*** Opening Input ***

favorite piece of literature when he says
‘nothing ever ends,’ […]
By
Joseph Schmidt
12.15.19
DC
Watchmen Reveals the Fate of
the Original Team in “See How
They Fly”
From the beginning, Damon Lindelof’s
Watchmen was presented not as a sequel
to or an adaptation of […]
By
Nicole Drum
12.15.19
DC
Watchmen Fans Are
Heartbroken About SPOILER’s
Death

*** Closing Input ***
*** Opening Input ***

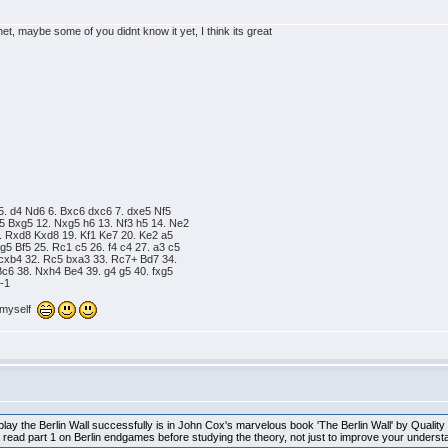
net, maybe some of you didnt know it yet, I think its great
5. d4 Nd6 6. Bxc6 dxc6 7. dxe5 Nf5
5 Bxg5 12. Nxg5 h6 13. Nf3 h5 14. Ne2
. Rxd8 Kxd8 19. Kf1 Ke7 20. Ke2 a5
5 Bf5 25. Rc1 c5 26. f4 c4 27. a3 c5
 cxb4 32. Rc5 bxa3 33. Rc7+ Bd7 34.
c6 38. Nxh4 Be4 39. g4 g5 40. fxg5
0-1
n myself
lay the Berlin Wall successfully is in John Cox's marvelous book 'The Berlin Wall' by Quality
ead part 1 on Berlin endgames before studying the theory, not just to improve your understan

*** Closing Input ***
*** Opening Input ***

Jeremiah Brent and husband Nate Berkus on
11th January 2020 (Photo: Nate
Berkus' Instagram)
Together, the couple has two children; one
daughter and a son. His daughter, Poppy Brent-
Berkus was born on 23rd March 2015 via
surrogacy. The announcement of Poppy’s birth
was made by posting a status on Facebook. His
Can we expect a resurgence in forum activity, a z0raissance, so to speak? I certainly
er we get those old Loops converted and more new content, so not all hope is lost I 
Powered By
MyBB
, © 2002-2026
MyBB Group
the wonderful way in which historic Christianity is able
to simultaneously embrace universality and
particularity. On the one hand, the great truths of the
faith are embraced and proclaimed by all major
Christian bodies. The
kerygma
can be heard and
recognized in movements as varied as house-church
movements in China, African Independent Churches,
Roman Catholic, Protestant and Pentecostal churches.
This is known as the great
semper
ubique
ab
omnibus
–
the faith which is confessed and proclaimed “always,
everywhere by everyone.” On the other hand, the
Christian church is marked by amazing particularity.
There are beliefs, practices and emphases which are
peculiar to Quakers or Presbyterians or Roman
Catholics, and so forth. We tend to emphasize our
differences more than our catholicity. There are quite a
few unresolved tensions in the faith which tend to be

*** Closing Input ***

### Activity
Select the lines from the entries that include the word "hand".

### Exercise response
particularity. On the one hand, the great truths of the
everywhere by everyone.” On the other hand, the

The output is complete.